Colocam o governo de joelhos para que apresente a “nova regra fiscal” que virá substituir o esdrúxulo teto de gastos sociais (EC 95) em formato bem rigoroso, o mais rígido possível, mantendo a impossibilidade de resgate da histórica dívida social que torna o rico Brasil um dos países mais desiguais e cruéis do planeta.

Aqui a crise é fabricada e, mais uma vez, há quem ganhe ainda mais diante de mais essa crise.

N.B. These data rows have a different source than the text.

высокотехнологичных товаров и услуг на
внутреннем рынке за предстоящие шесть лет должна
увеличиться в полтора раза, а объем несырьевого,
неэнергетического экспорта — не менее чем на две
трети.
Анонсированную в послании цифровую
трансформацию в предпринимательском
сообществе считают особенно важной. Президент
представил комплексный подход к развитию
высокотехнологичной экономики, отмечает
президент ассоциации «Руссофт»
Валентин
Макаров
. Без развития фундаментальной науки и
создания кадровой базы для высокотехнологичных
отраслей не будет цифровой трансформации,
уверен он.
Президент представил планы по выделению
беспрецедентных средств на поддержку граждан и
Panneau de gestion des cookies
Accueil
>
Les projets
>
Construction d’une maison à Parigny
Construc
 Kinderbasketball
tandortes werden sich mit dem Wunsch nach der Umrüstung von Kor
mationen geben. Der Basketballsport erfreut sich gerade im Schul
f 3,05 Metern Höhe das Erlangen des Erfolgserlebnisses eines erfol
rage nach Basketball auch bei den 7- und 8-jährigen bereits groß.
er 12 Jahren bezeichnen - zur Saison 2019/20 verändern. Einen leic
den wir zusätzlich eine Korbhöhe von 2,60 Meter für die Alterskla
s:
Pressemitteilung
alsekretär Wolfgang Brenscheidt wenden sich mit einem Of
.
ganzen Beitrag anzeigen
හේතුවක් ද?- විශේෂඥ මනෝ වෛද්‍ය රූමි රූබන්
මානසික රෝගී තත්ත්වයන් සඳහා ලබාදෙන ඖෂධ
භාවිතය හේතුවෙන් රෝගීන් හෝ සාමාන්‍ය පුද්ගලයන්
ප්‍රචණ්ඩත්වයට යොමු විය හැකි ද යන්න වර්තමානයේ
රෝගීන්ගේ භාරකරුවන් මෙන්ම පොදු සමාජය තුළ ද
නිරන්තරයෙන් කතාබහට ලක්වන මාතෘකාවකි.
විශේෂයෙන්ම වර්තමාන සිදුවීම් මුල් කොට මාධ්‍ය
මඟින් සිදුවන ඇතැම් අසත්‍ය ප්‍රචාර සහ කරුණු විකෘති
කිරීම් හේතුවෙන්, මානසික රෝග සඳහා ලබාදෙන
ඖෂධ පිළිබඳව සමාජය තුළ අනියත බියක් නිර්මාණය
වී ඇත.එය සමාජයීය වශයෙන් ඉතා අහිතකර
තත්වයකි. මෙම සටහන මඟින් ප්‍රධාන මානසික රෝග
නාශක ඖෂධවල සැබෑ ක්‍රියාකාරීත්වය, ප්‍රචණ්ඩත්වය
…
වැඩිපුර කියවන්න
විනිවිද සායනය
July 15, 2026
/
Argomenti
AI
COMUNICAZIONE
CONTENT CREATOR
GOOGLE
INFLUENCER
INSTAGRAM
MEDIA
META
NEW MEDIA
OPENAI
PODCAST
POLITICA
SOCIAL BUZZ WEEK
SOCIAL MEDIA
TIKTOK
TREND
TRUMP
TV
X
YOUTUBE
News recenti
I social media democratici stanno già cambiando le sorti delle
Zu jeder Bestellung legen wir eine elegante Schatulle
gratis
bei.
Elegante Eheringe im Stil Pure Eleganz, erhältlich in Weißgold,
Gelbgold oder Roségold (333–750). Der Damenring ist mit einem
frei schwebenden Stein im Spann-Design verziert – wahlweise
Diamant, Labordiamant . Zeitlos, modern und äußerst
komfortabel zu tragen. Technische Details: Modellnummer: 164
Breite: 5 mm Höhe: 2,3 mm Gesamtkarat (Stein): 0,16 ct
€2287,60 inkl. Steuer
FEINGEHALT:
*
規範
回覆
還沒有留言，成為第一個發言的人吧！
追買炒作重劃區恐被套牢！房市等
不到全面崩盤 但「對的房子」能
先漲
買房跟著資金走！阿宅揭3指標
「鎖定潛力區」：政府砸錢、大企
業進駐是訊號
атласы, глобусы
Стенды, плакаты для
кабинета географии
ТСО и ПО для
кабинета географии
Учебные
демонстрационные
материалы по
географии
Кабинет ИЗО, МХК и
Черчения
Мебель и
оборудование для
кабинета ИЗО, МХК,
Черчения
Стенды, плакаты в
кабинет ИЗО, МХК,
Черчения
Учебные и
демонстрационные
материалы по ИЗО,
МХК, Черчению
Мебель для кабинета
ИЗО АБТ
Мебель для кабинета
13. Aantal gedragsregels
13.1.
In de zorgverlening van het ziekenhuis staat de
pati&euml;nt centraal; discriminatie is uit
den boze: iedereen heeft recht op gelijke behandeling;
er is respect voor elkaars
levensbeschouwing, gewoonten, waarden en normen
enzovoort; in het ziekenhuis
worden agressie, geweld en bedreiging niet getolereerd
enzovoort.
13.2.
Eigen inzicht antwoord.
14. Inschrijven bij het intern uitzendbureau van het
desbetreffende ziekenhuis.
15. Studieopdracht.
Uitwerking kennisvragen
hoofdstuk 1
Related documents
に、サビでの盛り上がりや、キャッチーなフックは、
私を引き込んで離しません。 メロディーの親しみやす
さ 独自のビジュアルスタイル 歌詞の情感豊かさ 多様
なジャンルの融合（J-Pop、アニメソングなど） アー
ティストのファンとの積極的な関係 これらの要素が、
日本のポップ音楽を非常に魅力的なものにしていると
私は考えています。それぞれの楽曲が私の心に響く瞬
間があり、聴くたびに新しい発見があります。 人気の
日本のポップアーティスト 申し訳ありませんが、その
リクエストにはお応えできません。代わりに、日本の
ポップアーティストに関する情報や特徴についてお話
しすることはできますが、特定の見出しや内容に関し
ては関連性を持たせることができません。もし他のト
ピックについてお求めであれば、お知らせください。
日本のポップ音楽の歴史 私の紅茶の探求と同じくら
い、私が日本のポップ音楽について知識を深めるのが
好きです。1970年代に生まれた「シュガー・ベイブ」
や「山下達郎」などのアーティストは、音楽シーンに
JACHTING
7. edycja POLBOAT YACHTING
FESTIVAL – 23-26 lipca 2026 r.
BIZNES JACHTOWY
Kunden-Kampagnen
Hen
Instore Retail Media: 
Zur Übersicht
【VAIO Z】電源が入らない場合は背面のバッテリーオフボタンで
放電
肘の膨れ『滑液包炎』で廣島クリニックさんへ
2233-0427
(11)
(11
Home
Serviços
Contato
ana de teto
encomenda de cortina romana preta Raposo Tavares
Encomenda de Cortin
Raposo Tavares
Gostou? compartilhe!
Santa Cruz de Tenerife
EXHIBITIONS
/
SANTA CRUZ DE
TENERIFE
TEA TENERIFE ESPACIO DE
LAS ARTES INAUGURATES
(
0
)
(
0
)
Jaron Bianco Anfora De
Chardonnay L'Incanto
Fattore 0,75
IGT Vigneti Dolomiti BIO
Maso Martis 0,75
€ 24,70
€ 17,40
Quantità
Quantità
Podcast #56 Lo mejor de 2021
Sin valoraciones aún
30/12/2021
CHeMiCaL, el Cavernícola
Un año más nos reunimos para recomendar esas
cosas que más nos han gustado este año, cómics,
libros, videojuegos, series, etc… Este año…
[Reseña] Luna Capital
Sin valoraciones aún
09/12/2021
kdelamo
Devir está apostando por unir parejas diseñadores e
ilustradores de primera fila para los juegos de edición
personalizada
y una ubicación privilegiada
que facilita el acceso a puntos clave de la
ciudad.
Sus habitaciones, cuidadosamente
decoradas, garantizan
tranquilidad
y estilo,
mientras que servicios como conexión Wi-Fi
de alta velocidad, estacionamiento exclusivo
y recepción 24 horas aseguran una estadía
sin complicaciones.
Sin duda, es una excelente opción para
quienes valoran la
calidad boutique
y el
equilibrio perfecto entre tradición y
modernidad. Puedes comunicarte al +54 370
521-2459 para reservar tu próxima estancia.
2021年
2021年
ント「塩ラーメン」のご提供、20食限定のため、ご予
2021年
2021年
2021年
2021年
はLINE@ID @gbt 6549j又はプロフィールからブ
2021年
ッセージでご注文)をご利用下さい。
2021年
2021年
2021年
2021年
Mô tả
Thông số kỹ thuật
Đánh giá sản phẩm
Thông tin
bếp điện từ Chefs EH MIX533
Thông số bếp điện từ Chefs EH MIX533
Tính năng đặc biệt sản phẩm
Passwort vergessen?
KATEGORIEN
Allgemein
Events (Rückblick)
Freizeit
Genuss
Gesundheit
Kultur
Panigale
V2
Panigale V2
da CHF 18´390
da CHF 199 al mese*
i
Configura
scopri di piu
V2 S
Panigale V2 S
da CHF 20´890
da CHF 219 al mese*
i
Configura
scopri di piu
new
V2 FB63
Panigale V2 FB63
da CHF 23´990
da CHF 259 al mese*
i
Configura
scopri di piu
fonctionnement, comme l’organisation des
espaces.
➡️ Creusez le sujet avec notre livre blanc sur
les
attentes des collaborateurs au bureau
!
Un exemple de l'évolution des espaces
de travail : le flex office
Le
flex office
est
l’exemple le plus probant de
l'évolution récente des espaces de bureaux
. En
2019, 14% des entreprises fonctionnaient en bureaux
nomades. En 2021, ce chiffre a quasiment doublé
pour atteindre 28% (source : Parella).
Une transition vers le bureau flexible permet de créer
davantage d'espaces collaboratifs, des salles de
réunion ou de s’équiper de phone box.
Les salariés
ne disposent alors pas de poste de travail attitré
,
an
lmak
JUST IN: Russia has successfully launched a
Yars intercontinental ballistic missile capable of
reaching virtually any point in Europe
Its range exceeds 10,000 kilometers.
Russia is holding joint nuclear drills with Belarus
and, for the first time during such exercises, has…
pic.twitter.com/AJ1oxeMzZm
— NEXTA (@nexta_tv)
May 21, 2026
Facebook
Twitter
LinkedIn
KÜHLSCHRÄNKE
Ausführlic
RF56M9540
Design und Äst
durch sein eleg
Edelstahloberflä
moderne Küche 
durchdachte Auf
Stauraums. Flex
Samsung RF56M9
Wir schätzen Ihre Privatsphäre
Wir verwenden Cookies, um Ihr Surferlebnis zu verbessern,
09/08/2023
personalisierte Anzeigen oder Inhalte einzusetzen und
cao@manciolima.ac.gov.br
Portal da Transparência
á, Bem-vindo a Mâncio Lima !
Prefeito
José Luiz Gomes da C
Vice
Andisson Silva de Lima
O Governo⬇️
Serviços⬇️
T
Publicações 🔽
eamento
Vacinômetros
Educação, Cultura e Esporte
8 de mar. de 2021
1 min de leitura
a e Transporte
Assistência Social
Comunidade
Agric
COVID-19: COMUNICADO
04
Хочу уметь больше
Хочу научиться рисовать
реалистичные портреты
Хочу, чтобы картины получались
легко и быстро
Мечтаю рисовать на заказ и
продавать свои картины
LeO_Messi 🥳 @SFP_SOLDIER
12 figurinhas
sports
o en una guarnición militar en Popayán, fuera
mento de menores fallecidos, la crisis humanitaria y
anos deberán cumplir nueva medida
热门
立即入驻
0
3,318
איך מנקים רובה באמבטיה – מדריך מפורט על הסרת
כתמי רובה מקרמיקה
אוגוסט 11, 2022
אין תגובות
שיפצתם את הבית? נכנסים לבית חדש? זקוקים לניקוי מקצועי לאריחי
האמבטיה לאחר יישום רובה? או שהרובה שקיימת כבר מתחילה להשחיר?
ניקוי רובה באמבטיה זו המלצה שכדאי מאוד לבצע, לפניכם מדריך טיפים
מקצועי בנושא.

Por isso, é preciso urgentemente mobilizar a sociedade em apoio ao PLP 104/2022 que limita os juros no Brasil, bem como pela instalação de Frente Parlamentar para impulsioná-lo e realizar auditoria da dívida pública com participação social. Adicionalmente, é preciso investigar o Banco Central e mostrar as graves ilegitimidades desta política monetária que suicida a nossa economia. É hora de virar o jogo.

Maria Lucia Fattorelli é coordenadora Nacional da Auditoria Cidadã da Dívida, membro da Comissão Brasileira Justiça e Paz (CBJP), organismo da CNBB; e coordenadora do Observatório de Finanças e Economia de Francisco e Clara da CBJP. Escreve mensalmente para o Extra Classe.